Reflection Bay at Lake Las Vegas, a Jack Nicklaus design twenty-five minutes east of the Strip, plays along the shoreline of the man-made Lake Las Vegas. The water comes into play on several holes, and the routing alternates between lakeside terrain and desert hillside, producing more visual variety than the flat courses closer to town. Green fees range from $150 to $250. The Lake Las Vegas development surrounding the course includes hotels and restaurants that make it a viable base for groups who prefer to stay outside the Strip's density.
Bears Best Las Vegas rounds out the roster of courses worth considering. Jack Nicklaus designed it as a collection of replica holes drawn from his most notable courses around the world, which makes it more novelty than architectural statement. The concept works better in practice than it sounds in description, and at $100 to $175, it fills a useful role as an accessible, well-conditioned round on a day when the group's priority is enjoyment over challenge.
Where to Stay
The Strip is the default base, and the hotel decision is often dictated by course access requirements. Shadow Creek requires an MGM property stay. Wynn Golf Club requires a Wynn or Encore reservation. For groups building a trip around either of those courses, the hotel selection is predetermined.
For groups focused on Paiute, TPC, Cascata, and the mid-tier courses, the hotel choice opens considerably. The Bellagio, Venetian, and Wynn operate at the top of the Strip's price range, with nightly rates from $250 to $600 depending on season and day of week. Mid-range options like the Marriott Grand Chateau and the Westin Lake Las Vegas run $150 to $300 and provide a quieter base without sacrificing proximity to dining and entertainment. Budget-conscious groups can find quality accommodations in Henderson or along the Tropicana corridor at $100 to $180 per night, though the drive to the northwestern courses adds thirty minutes in each direction.

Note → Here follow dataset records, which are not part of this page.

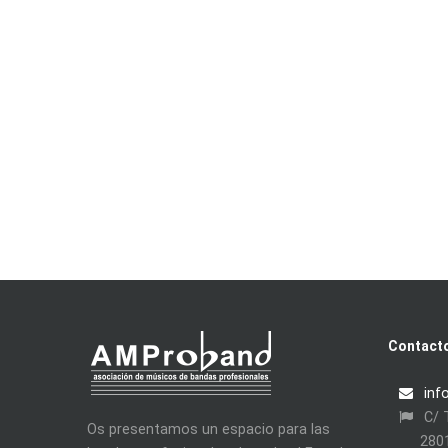
Contact
inf
C/ T
Os presentamos un espacio para las
280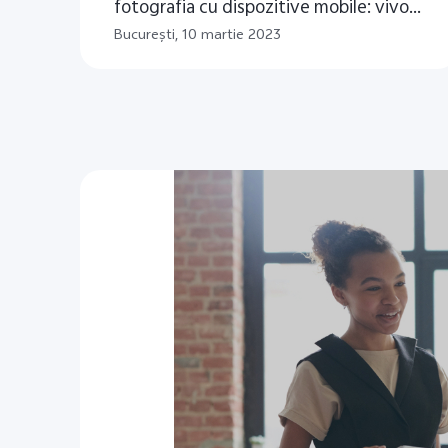
fotografia cu dispozitive mobile: vivo
X90 Pro este disponibil în România
Bucureşti, 10 martie 2023
începând cu 10 martie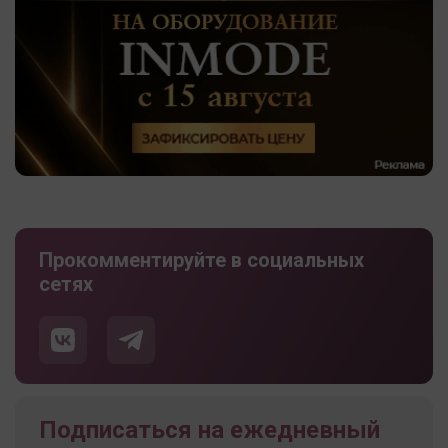
Прокомментируйте в социальных
сетях
Подписаться на ежедневный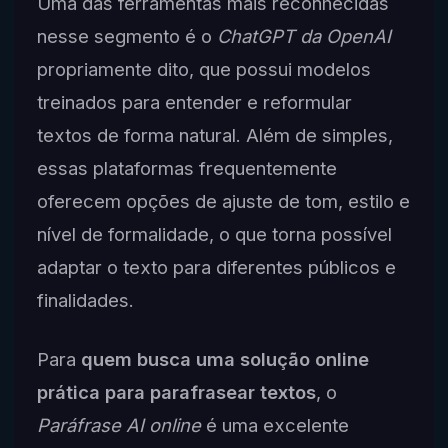
Uma das ferramentas mais reconhecidas
nesse segmento é o
ChatGPT da OpenAI
propriamente dito, que possui modelos
treinados para entender e reformular
textos de forma natural. Além de simples,
essas plataformas frequentemente
oferecem opções de ajuste de tom, estilo e
nível de formalidade, o que torna possível
adaptar o texto para diferentes públicos e
finalidades.
Para
quem busca uma solução online
prática para parafrasear textos
, o
Paráfrase AI online
é uma excelente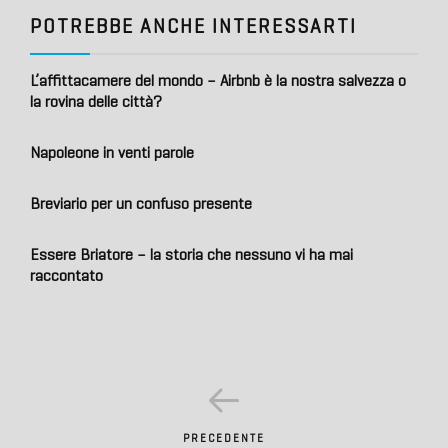
POTREBBE ANCHE INTERESSARTI
L’affittacamere del mondo – Airbnb è la nostra salvezza o
la rovina delle città?
Napoleone in venti parole
Breviario per un confuso presente
Essere Briatore – la storia che nessuno vi ha mai
raccontato
PRECEDENTE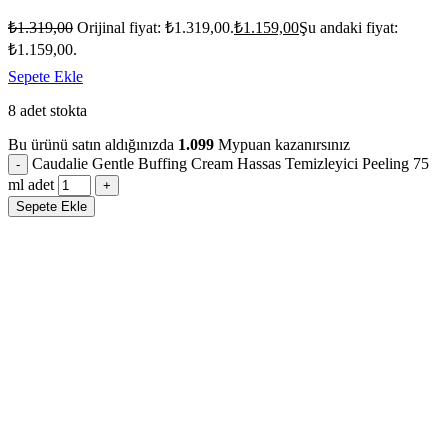
₺
1.319,00
Orijinal fiyat: ₺1.319,00.
₺
1.159,00
Şu andaki fiyat:
₺1.159,00.
Sepete Ekle
8 adet stokta
Bu ürünü satın aldığınızda
1.099
Mypuan kazanırsınız
Caudalie Gentle Buffing Cream Hassas Temizleyici Peeling 75
ml adet
Sepete Ekle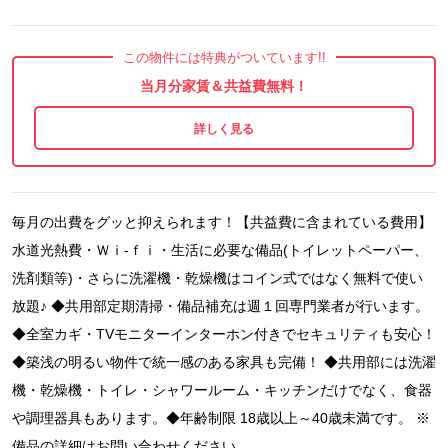
この物件には特典がついています!!
当月分家賃＆共益費無料！
毎月の出費をグッと抑えられます！【共益費に含まれている費用】
水道光熱費・Ｗｉ-ｆｉ・生活に必要な備品(トイレットペーパー、
洗剤類等)・さらに洗濯機・乾燥機はコイン式ではなく無料で使い
放題♪ ◆共用部定期清掃・備品補充は週１回専門業者が行います。
◆全室カギ・TVモニターインターホン付きでセキュリティも安心！
◆築浅の明るい物件で統一感のある家具も完備！ ◆共用部には洗濯
機・乾燥機・トイレ・シャワールーム・キッチンだけでなく、食器
や調理器具もあります。◆年齢制限 18歳以上～40歳未満です。 ※
備品の詳細はお問い合わせください。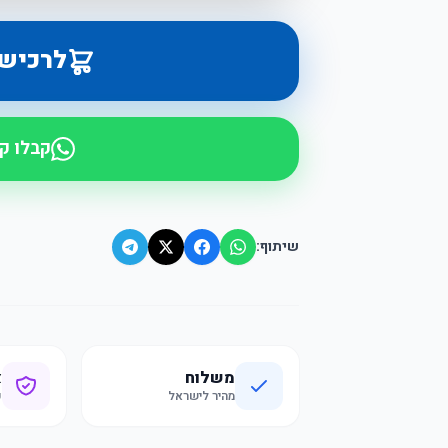
לרכיש
קבלו ק
שיתוף:
משלוח
א
מהיר לישראל
ק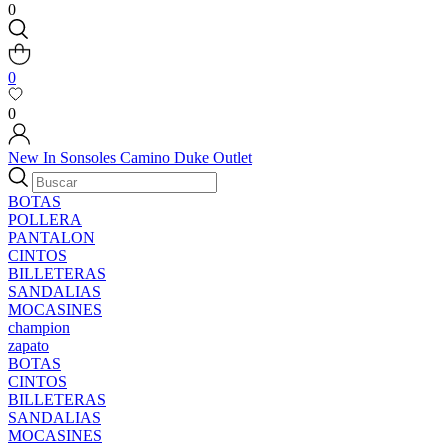
0
0
0
New In
Sonsoles
Camino
Duke
Outlet
BOTAS
POLLERA
PANTALON
CINTOS
BILLETERAS
SANDALIAS
MOCASINES
champion
zapato
BOTAS
CINTOS
BILLETERAS
SANDALIAS
MOCASINES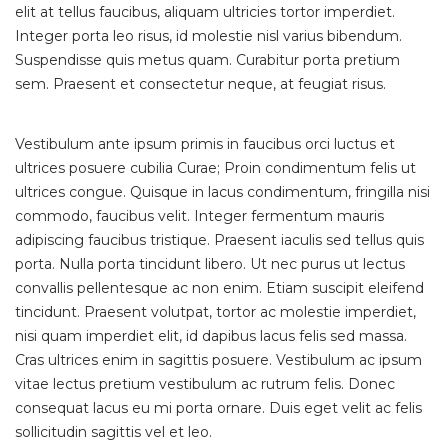
elit at tellus faucibus, aliquam ultricies tortor imperdiet.
Integer porta leo risus, id molestie nisl varius bibendum.
Suspendisse quis metus quam. Curabitur porta pretium
sem. Praesent et consectetur neque, at feugiat risus.
Vestibulum ante ipsum primis in faucibus orci luctus et
ultrices posuere cubilia Curae; Proin condimentum felis ut
ultrices congue. Quisque in lacus condimentum, fringilla nisi
commodo, faucibus velit. Integer fermentum mauris
adipiscing faucibus tristique. Praesent iaculis sed tellus quis
porta. Nulla porta tincidunt libero. Ut nec purus ut lectus
convallis pellentesque ac non enim. Etiam suscipit eleifend
tincidunt. Praesent volutpat, tortor ac molestie imperdiet,
nisi quam imperdiet elit, id dapibus lacus felis sed massa.
Cras ultrices enim in sagittis posuere. Vestibulum ac ipsum
vitae lectus pretium vestibulum ac rutrum felis. Donec
consequat lacus eu mi porta ornare. Duis eget velit ac felis
sollicitudin sagittis vel et leo.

The Lake Las Vegas area offers an alternative for groups playing Reflection Bay and seeking distance from the Strip. The Hilton Lake Las Vegas and Westin Lake Las Vegas both sit on the lake, and the setting is calmer than anything the Strip provides. The tradeoff is a twenty-five-minute drive to the city's restaurants and nightlife.
Getting There
Harry Reid International Airport (LAS) is three miles south of the Strip and receives direct flights from virtually every major airport in the country. The terminal-to-hotel transit is among the shortest of any major golf destination, and most groups are checked in within thirty minutes of landing. A rental car is strongly recommended. While ride-share services operate efficiently on the Strip, the courses at Paiute, Cascata, and Lake Las Vegas are thirty minutes outside the city, and the cost of individual rides adds up quickly across a multi-day trip. Parking at Strip hotels typically runs $15 to $25 per day for self-park.
When to Go
October through May is the playing season, and the distinction between those months matters. October and November deliver temperatures in the 60s and 70s, comfortable wind, and courses in strong condition after the summer recovery period. This is the peak window. March through May offers similar temperatures with slightly more wind and the occasional spring storm. Green fees during these months reflect the demand.

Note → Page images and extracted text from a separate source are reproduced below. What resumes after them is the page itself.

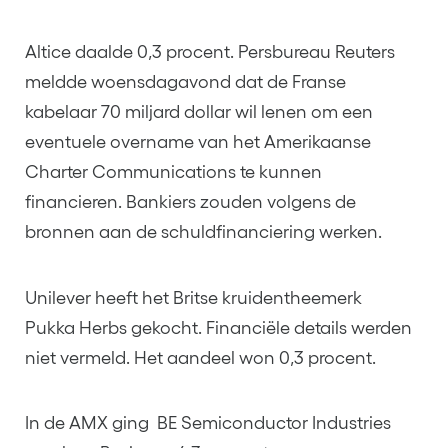
Altice daalde 0,3 procent. Persbureau Reuters
meldde woensdagavond dat de Franse
kabelaar 70 miljard dollar wil lenen om een
eventuele overname van het Amerikaanse
Charter Communications te kunnen
financieren. Bankiers zouden volgens de
bronnen aan de schuldfinanciering werken.
Unilever heeft het Britse kruidentheemerk
Pukka Herbs gekocht. Financiële details werden
niet vermeld. Het aandeel won 0,3 procent.
In de AMX ging BE Semiconductor Industries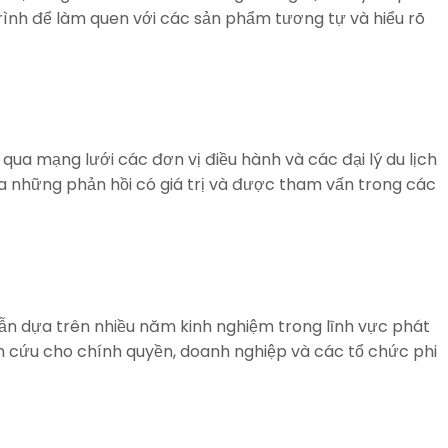
rình để làm quen với các sản phẩm tương tự và hiểu rõ
qua mạng lưới các đơn vị điều hành và các đại lý du lịch
ra những phản hồi có giá trị và được tham vấn trong các
dẫn dựa trên nhiều năm kinh nghiệm trong lĩnh vực phát
iên cứu cho chính quyền, doanh nghiệp và các tổ chức phi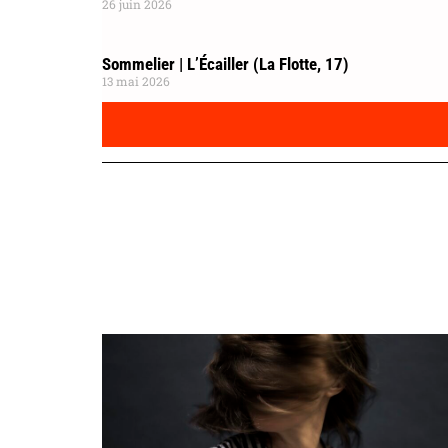
26 juin 2026
Sommelier | L’Écailler (La Flotte, 17)
13 mai 2026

December through February is cooler than most visitors expect. Daytime highs range from the mid-40s to low 60s, and morning tee times can start in the 30s. The courses remain open, green fees drop, and the playing conditions are acceptable for golfers who dress in layers and tolerate the chill. For budget-focused trips, winter delivers the best combination of reduced green fees and available tee times.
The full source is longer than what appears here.